(Document layout analysis data)
════════

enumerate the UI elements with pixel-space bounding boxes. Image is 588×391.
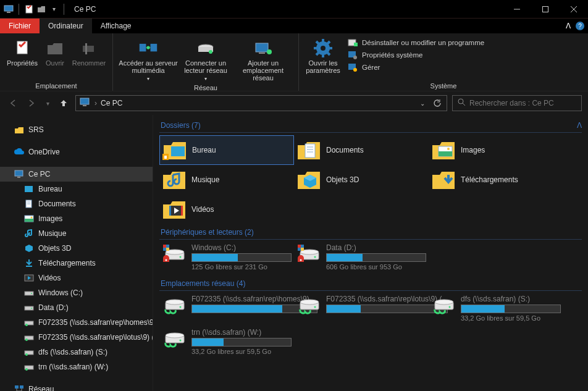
- folder-icon: [14, 125, 25, 135]
- up-button[interactable]: [57, 96, 70, 110]
- manage-button[interactable]: Gérer: [345, 62, 487, 73]
- search-input[interactable]: [469, 99, 576, 107]
- section-folders-label: Dossiers (7): [161, 121, 577, 130]
- connect-drive-button[interactable]: Connecter un lecteur réseau ▾: [181, 36, 230, 83]
- address-bar[interactable]: › Ce PC ⌄: [75, 95, 447, 111]
- rename-button[interactable]: Renommer: [70, 36, 107, 67]
- folder-bureau[interactable]: Bureau: [159, 135, 294, 165]
- properties-button[interactable]: Propriétés: [5, 36, 40, 67]
- svg-rect-17: [256, 43, 268, 52]
- back-button[interactable]: [6, 96, 20, 110]
- sidebar-item-reseau[interactable]: Réseau: [0, 382, 153, 391]
- sidebar-item-onedrive[interactable]: OneDrive: [0, 145, 153, 159]
- ribbon: Propriétés Ouvrir Renommer Emplacement A…: [0, 33, 588, 91]
- sidebar-item-srs[interactable]: SRS: [0, 122, 153, 137]
- chevron-down-icon[interactable]: ▾: [49, 4, 59, 14]
- sidebar-item-label: dfs (\\sds.safran) (S:): [38, 348, 107, 356]
- svg-rect-10: [140, 44, 146, 51]
- sidebar-item-net4[interactable]: trn (\\sds.safran) (W:): [0, 359, 153, 374]
- folder-label: Documents: [326, 146, 364, 154]
- minimize-button[interactable]: [503, 0, 531, 19]
- sidebar-item-images[interactable]: Images: [0, 211, 153, 226]
- sidebar-item-net2[interactable]: F072335 (\\sds.safran\rep\lotus\9) (...: [0, 330, 153, 345]
- tab-fichier[interactable]: Fichier: [0, 19, 40, 33]
- sidebar-item-net1[interactable]: F072335 (\\sds.safran\rep\homes\9): [0, 315, 153, 330]
- svg-rect-42: [25, 186, 33, 192]
- sidebar-item-bureau[interactable]: Bureau: [0, 182, 153, 196]
- svg-rect-86: [166, 248, 169, 251]
- recent-dropdown[interactable]: ▾: [43, 96, 52, 110]
- collapse-ribbon-icon[interactable]: ᐱ: [566, 22, 571, 30]
- network-drive-item[interactable]: dfs (\\sds.safran) (S:)33,2 Go libres su…: [429, 293, 563, 327]
- rename-label: Renommer: [72, 59, 106, 67]
- folder-icon[interactable]: [36, 4, 46, 14]
- drive-item[interactable]: Windows (C:)125 Go libres sur 231 Go: [159, 242, 294, 275]
- sidebar-item-musique[interactable]: Musique: [0, 226, 153, 241]
- sidebar-item-label: SRS: [28, 125, 44, 134]
- svg-rect-47: [25, 219, 33, 222]
- svg-point-87: [166, 259, 167, 261]
- close-button[interactable]: [560, 0, 588, 19]
- svg-rect-79: [169, 206, 171, 216]
- content-pane[interactable]: Dossiers (7) ᐱ Bureau Documents Images M…: [153, 115, 588, 391]
- search-box[interactable]: [452, 95, 582, 111]
- sidebar-item-telechargements[interactable]: Téléchargements: [0, 256, 153, 271]
- search-icon: [458, 98, 466, 108]
- folder-musique[interactable]: Musique: [159, 165, 294, 195]
- sidebar-item-datad[interactable]: Data (D:): [0, 300, 153, 315]
- folder-videos[interactable]: Vidéos: [159, 195, 294, 224]
- downloads-folder-icon: [431, 167, 456, 192]
- folder-label: Images: [461, 146, 485, 154]
- address-sep: ›: [94, 99, 97, 107]
- maximize-button[interactable]: [531, 0, 560, 19]
- open-params-button[interactable]: Ouvrir les paramètres: [304, 36, 342, 74]
- sysprops-button[interactable]: Propriétés système: [345, 49, 487, 61]
- group-emplacement-label: Emplacement: [5, 81, 107, 90]
- sidebar-item-windowsc[interactable]: Windows (C:): [0, 285, 153, 300]
- refresh-button[interactable]: [432, 99, 443, 107]
- svg-point-60: [25, 353, 28, 356]
- svg-rect-1: [7, 12, 10, 13]
- section-drives-header[interactable]: Périphériques et lecteurs (2): [159, 224, 582, 240]
- forward-button[interactable]: [25, 96, 38, 110]
- svg-point-58: [25, 338, 28, 341]
- svg-rect-37: [83, 105, 86, 106]
- help-icon[interactable]: ?: [576, 22, 584, 30]
- uninstall-button[interactable]: Désinstaller ou modifier un programme: [345, 37, 487, 48]
- sidebar-tree[interactable]: SRS OneDrive Ce PC Bureau Documents Imag…: [0, 115, 153, 391]
- sysprops-label: Propriétés système: [362, 51, 422, 59]
- sidebar-item-objets3d[interactable]: Objets 3D: [0, 241, 153, 256]
- svg-point-99: [300, 300, 319, 305]
- sidebar-item-videos[interactable]: Vidéos: [0, 271, 153, 285]
- section-network-header[interactable]: Emplacements réseau (4): [159, 275, 582, 291]
- sidebar-item-net3[interactable]: dfs (\\sds.safran) (S:): [0, 345, 153, 359]
- media-server-button[interactable]: Accéder au serveur multimédia ▾: [118, 36, 178, 83]
- svg-rect-93: [301, 248, 304, 251]
- network-drive-item[interactable]: trn (\\sds.safran) (W:)33,2 Go libres su…: [159, 327, 294, 360]
- folder-telechargements[interactable]: Téléchargements: [429, 165, 563, 195]
- network-icon: [14, 384, 25, 391]
- address-dropdown[interactable]: ⌄: [417, 100, 428, 107]
- network-drive-item[interactable]: F072335 (\\sds.safran\rep\lotus\9) (...: [294, 293, 429, 327]
- tab-affichage[interactable]: Affichage: [92, 19, 140, 33]
- section-folders-header[interactable]: Dossiers (7) ᐱ: [159, 117, 582, 133]
- folder-objets3d[interactable]: Objets 3D: [294, 165, 429, 195]
- tab-ordinateur[interactable]: Ordinateur: [40, 19, 92, 33]
- open-button[interactable]: Ouvrir: [42, 36, 68, 67]
- drive-subtext: 33,2 Go libres sur 59,5 Go: [461, 314, 561, 322]
- sidebar-item-documents[interactable]: Documents: [0, 196, 153, 211]
- monitor-icon: [4, 4, 14, 14]
- window-title: Ce PC: [70, 5, 503, 14]
- network-drive-item[interactable]: F072335 (\\sds.safran\rep\homes\9) ...: [159, 293, 294, 327]
- svg-point-96: [166, 300, 184, 305]
- properties-icon[interactable]: [24, 4, 34, 14]
- folder-images[interactable]: Images: [429, 135, 563, 165]
- drive-usage-bar: [191, 253, 292, 262]
- sidebar-item-cepc[interactable]: Ce PC: [0, 167, 153, 182]
- uninstall-icon: [347, 38, 358, 48]
- add-location-button[interactable]: Ajouter un emplacement réseau: [233, 36, 293, 82]
- sidebar-item-label: F072335 (\\sds.safran\rep\lotus\9) (...: [38, 333, 153, 342]
- drive-subtext: 606 Go libres sur 953 Go: [326, 263, 426, 271]
- folder-documents[interactable]: Documents: [294, 135, 429, 165]
- drive-item[interactable]: Data (D:)606 Go libres sur 953 Go: [294, 242, 429, 275]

════════

▶ [TASK DESCRIPTION] Scan the records above and show every line in which the word "sysprops" occurs.

▶ [FINISHED TASK]
- sysprops-button[interactable]: Propriétés système: [345, 49, 487, 61]
- sysprops-label: Propriétés système: [362, 51, 422, 59]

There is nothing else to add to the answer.